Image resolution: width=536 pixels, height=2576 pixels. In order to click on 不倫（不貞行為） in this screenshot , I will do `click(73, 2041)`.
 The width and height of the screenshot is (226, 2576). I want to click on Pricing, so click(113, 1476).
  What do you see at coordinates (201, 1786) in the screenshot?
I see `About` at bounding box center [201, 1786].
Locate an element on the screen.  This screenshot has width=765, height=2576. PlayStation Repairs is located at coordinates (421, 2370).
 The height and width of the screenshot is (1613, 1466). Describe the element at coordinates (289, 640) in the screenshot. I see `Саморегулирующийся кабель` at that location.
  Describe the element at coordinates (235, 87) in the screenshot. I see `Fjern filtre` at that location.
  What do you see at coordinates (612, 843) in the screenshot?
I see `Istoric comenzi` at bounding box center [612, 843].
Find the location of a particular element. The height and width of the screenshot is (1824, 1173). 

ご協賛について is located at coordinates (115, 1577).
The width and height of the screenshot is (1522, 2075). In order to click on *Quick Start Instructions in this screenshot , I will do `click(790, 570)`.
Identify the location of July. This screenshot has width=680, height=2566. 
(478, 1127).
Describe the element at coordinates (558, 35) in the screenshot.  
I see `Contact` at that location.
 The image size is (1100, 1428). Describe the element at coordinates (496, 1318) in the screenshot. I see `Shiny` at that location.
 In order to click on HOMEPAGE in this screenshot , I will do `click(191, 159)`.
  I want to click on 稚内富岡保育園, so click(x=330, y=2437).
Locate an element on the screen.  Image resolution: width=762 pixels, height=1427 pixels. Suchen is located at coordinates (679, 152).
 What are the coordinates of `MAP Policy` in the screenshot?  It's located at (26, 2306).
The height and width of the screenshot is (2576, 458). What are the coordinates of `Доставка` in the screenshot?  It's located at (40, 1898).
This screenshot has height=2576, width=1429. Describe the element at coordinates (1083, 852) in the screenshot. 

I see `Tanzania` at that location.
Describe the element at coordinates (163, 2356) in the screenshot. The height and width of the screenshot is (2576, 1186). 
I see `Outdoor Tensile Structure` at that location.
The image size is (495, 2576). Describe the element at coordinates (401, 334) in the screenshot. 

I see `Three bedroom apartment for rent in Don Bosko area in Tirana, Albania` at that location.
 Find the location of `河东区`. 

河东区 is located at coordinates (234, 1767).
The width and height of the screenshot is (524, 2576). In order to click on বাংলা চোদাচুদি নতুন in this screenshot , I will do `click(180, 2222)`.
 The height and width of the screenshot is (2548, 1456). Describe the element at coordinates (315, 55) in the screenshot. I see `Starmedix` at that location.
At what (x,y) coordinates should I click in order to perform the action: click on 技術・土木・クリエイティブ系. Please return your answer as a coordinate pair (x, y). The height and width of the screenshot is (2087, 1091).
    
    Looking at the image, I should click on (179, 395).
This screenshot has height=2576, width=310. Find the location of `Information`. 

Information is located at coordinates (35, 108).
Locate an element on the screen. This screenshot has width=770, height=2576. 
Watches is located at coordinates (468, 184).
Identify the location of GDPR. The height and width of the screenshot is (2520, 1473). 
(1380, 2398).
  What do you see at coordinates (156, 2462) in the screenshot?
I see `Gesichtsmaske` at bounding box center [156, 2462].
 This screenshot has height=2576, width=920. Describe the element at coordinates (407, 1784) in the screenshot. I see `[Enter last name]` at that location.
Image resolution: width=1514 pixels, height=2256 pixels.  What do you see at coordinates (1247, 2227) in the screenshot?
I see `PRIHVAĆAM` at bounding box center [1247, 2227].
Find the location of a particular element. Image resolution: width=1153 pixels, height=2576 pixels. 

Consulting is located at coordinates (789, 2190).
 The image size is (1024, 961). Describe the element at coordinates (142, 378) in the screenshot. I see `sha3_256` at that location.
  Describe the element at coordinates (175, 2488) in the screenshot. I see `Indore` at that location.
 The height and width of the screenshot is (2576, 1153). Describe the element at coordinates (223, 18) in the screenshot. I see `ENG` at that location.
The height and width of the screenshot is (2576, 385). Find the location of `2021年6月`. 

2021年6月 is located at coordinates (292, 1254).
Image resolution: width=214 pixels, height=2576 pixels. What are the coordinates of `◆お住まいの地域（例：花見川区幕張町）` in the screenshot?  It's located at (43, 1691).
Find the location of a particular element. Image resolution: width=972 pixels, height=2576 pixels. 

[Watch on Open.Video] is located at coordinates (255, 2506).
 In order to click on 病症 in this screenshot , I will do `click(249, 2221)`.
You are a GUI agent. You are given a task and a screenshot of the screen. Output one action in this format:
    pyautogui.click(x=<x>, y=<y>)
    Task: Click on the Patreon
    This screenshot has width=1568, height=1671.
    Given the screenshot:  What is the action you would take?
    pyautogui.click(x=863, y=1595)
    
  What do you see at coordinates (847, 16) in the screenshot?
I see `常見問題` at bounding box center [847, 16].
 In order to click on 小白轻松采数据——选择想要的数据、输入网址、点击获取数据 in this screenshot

--------------------------------

> Task to complete
From the first line to the last, return the records unchanged.

> Output of the exercise
Image resolution: width=536 pixels, height=2576 pixels. In order to click on 不倫（不貞行為） in this screenshot , I will do `click(73, 2041)`.
 The width and height of the screenshot is (226, 2576). I want to click on Pricing, so click(113, 1476).
  What do you see at coordinates (201, 1786) in the screenshot?
I see `About` at bounding box center [201, 1786].
Locate an element on the screen.  This screenshot has width=765, height=2576. PlayStation Repairs is located at coordinates (421, 2370).
 The height and width of the screenshot is (1613, 1466). Describe the element at coordinates (289, 640) in the screenshot. I see `Саморегулирующийся кабель` at that location.
  Describe the element at coordinates (235, 87) in the screenshot. I see `Fjern filtre` at that location.
  What do you see at coordinates (612, 843) in the screenshot?
I see `Istoric comenzi` at bounding box center [612, 843].
Find the location of a particular element. The height and width of the screenshot is (1824, 1173). 

ご協賛について is located at coordinates (115, 1577).
The width and height of the screenshot is (1522, 2075). In order to click on *Quick Start Instructions in this screenshot , I will do `click(790, 570)`.
Identify the location of July. This screenshot has width=680, height=2566. 
(478, 1127).
Describe the element at coordinates (558, 35) in the screenshot.  
I see `Contact` at that location.
 The image size is (1100, 1428). Describe the element at coordinates (496, 1318) in the screenshot. I see `Shiny` at that location.
 In order to click on HOMEPAGE in this screenshot , I will do `click(191, 159)`.
  I want to click on 稚内富岡保育園, so click(x=330, y=2437).
Locate an element on the screen.  Image resolution: width=762 pixels, height=1427 pixels. Suchen is located at coordinates (679, 152).
 What are the coordinates of `MAP Policy` in the screenshot?  It's located at (26, 2306).
The height and width of the screenshot is (2576, 458). What are the coordinates of `Доставка` in the screenshot?  It's located at (40, 1898).
This screenshot has height=2576, width=1429. Describe the element at coordinates (1083, 852) in the screenshot. 

I see `Tanzania` at that location.
Describe the element at coordinates (163, 2356) in the screenshot. The height and width of the screenshot is (2576, 1186). 
I see `Outdoor Tensile Structure` at that location.
The image size is (495, 2576). Describe the element at coordinates (401, 334) in the screenshot. 

I see `Three bedroom apartment for rent in Don Bosko area in Tirana, Albania` at that location.
 Find the location of `河东区`. 

河东区 is located at coordinates (234, 1767).
The width and height of the screenshot is (524, 2576). In order to click on বাংলা চোদাচুদি নতুন in this screenshot , I will do `click(180, 2222)`.
 The height and width of the screenshot is (2548, 1456). Describe the element at coordinates (315, 55) in the screenshot. I see `Starmedix` at that location.
At what (x,y) coordinates should I click in order to perform the action: click on 技術・土木・クリエイティブ系. Please return your answer as a coordinate pair (x, y). The height and width of the screenshot is (2087, 1091).
    
    Looking at the image, I should click on (179, 395).
This screenshot has height=2576, width=310. Find the location of `Information`. 

Information is located at coordinates (35, 108).
Locate an element on the screen. This screenshot has width=770, height=2576. 
Watches is located at coordinates (468, 184).
Identify the location of GDPR. The height and width of the screenshot is (2520, 1473). 
(1380, 2398).
  What do you see at coordinates (156, 2462) in the screenshot?
I see `Gesichtsmaske` at bounding box center [156, 2462].
 This screenshot has height=2576, width=920. Describe the element at coordinates (407, 1784) in the screenshot. I see `[Enter last name]` at that location.
Image resolution: width=1514 pixels, height=2256 pixels.  What do you see at coordinates (1247, 2227) in the screenshot?
I see `PRIHVAĆAM` at bounding box center [1247, 2227].
Find the location of a particular element. Image resolution: width=1153 pixels, height=2576 pixels. 

Consulting is located at coordinates (789, 2190).
 The image size is (1024, 961). Describe the element at coordinates (142, 378) in the screenshot. I see `sha3_256` at that location.
  Describe the element at coordinates (175, 2488) in the screenshot. I see `Indore` at that location.
 The height and width of the screenshot is (2576, 1153). Describe the element at coordinates (223, 18) in the screenshot. I see `ENG` at that location.
The height and width of the screenshot is (2576, 385). Find the location of `2021年6月`. 

2021年6月 is located at coordinates (292, 1254).
Image resolution: width=214 pixels, height=2576 pixels. What are the coordinates of `◆お住まいの地域（例：花見川区幕張町）` in the screenshot?  It's located at (43, 1691).
Find the location of a particular element. Image resolution: width=972 pixels, height=2576 pixels. 

[Watch on Open.Video] is located at coordinates (255, 2506).
 In order to click on 病症 in this screenshot , I will do `click(249, 2221)`.
You are a GUI agent. You are given a task and a screenshot of the screen. Output one action in this format:
    pyautogui.click(x=<x>, y=<y>)
    Task: Click on the Patreon
    This screenshot has width=1568, height=1671.
    Given the screenshot:  What is the action you would take?
    pyautogui.click(x=863, y=1595)
    
  What do you see at coordinates (847, 16) in the screenshot?
I see `常見問題` at bounding box center [847, 16].
 In order to click on 小白轻松采数据——选择想要的数据、输入网址、点击获取数据 in this screenshot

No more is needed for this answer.